[haiku-development] Re: Haiku, Qt and apps, oh my!

  • From: Karsten Heimrich <host.haiku@xxxxxx>
  • To: haiku-development@xxxxxxxxxxxxx
  • Date: Sun, 29 Mar 2009 17:30:00 +0200

Hi,

Axel Dörfler schrieb:
Hi Karsten,

Karsten Heimrich <host.haiku@xxxxxx> wrote:
Axel Dörfler schrieb:
Stephan Assmus <superstippi@xxxxxx> wrote:
it's beautifully designed and is just as nice or nicer as the Be API, and much, much more complete.
Well, while I've been exposed to the Qt API, I actually found many holes in its design, especially when it comes to multi-threading, inter
-app communication, asynchronous messaging, etc.
Care to elaborate more on this?

First of all, there doesn't seem to be anything equivalent to a BMessage. All you have are slots/signals

Thats true, and obviously there is no need for them. Since i guess BeOS was the only system that implements it like this, i wouldn't support it either. But if you need to pass your own data around inside your app, you can do this. It just needs two lines of code, one to declare it as meta type and one to register it and you are able to pass it around as with BMessage (in Signals and Slots). I'm not sure, but i guess this works also over DBus. If you need to communicate to an system app, you are free to use the platform specific code inside Qt too.

 and inherited methods, and
it's not always clear whether it's asynchronous (QWidget::update()) or synchronous (QWidget::repaint()). It's also strange that some events are only available as slots, and others are only available via inheritance (like closing a window). The distinction is not really intuitive, at least.

I see no difference when using Invalidate() and Draw(...), and it's documented properly in Qt as well. So?

Before DBus there was no way to talk to other apps with the means of the Qt API AFAIK.

Nothing that is Qt to blame for. Since these standards depend on the platform, they had to wait before doing a decision.

I miss persistence (ie. > BArchivable).

What would you use it for? I've seen a bunch of BeOS app, 99 % not using that feature. If you need to instantiate a UI, you are free to use the runtime QUILoader. Everything else can be stored in QDataStream.

QThreadStorage is pretty limited, too, and for no obvious reason.

You are free to file bug reports  ;)

I also don't particularly like that it works around C++ limitations the way it does, and the moc tool usually doesn't manage to correctly parse source files (you usually need to move classes needing Q_OBJECT into their own header to make it work correctly).

If its inside your cpp, just put an #include "foo.moc" in your .cpp, it's properly documented.

 Why not use Objective-C
instead? It already delivers what Qt is trying to do with C++ but even much more powerful (even if it's syntax is at least questionable).
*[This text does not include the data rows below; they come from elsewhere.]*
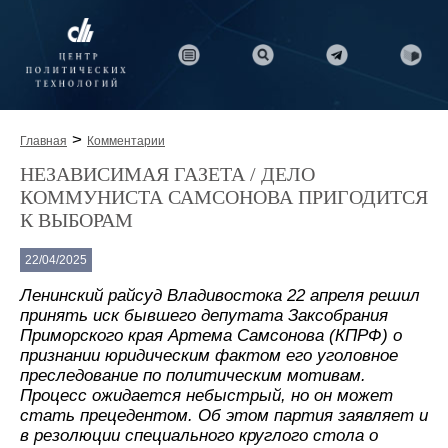
>
Главная
Комментарии
НЕЗАВИСИМАЯ ГАЗЕТА / ДЕЛО
КОММУНИСТА САМСОНОВА ПРИГОДИТСЯ
К ВЫБОРАМ
22/04/2025
Ленинский райсуд Владивостока 22 апреля решил
принять иск бывшего депутата Заксобрания
Приморского края Артема Самсонова (КПРФ) о
признании юридическим фактом его уголовное
преследование по политическим мотивам.
Процесс ожидается небыстрый, но он может
стать прецедентом. Об этом партия заявляет и
в резолюции специального круглого стола о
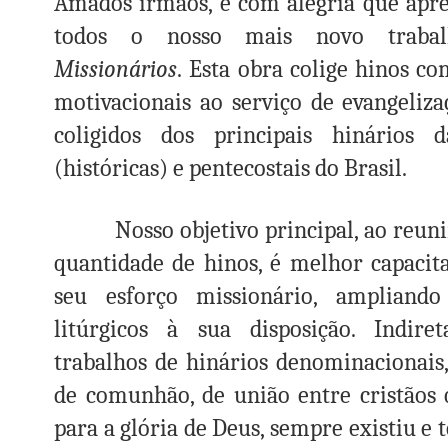
Amados irmãos, é com alegria que apr
todos o nosso mais novo traba
Missionários
.
Esta obra colige hinos c
motivacionais ao serviço de evangeliz
coligidos dos principais hinários da
(históricas) e pentecostais do Brasil.
Nosso objetivo principal, ao reunir
quantidade de hinos, é melhor capacita
seu esforço missionário, ampliand
litúrgicos à sua disposição. Indire
trabalhos de hinários denominacionais
de comunhão, de união entre cristãos 
para a glória de Deus, sempre existiu e 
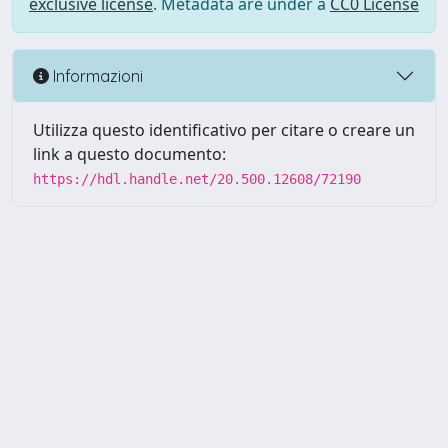
exclusive license
. Metadata are under a
CC0 License
Informazioni
Utilizza questo identificativo per citare o creare un
link a questo documento:
https://hdl.handle.net/20.500.12608/72190
Powered by UNITESI
-
Info
Sistema
-
Licenza
-
Utilizzo dei
Copyright © 2026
Since its a c++ framework? The decision was made 15 years ago  :)

The whole UI must run in a single thread in Qt, for example.
Depends on what the supported platform provides.

At least not in 4.4 which is what I know a bit now. It specifically mentions in its threading docs that you must not use any UI classes within threads. And it wouldn't even make sense to use platform depended features in this way, as this pretty much works against the benefits of a cross platform API.

Also the differences between Qt and Qt embedded, and this whole not well integrated window surface stuff doesn't sound convincing to me.

There is no Qt Extended anymore.

I understand Qt is a grown API as well, but in some area it definitely needs some more love. Since Qt does not really care about backwards compatibility a lot,

Uhhh, bold statement. You can't imaging whats going on.

 I think this is all solvable, though. Hopefully
it's just a matter of time.

Stephan Assmus <superstippi@xxxxxx> wrote:
By now, VLC has switched over to Qt and the GUI is much better.
Actually, I don't like the Qt UI of VLC a lot. I think it's clumsy, overloaded, and hides useful functionality behind too many clicks. The only thing I like better there is the easily available aspect ratio setting. At least I don't consider this as a good example.
This is a moot argument, it all depends on the app developer. There is no way to blame Qt for the app design.

That's not what I wanted to say with this: I don't blame Qt for this, I think it's just a bad example from gaining something of a Qt port :-)

Sure, i know what you meant. Couldn't resist. :)

And having seen the Qt VLC sources, I know there is just another hole in the Qt API to be filled (fast/native QImages, and support for video overlays). Not sure if they did already improve this for 4.5.
There has been a lot addressed for 4.5.0

Nice to hear, and I definitely need to have a look at that, anyway.

As I said, feel free to report anything that bugs you.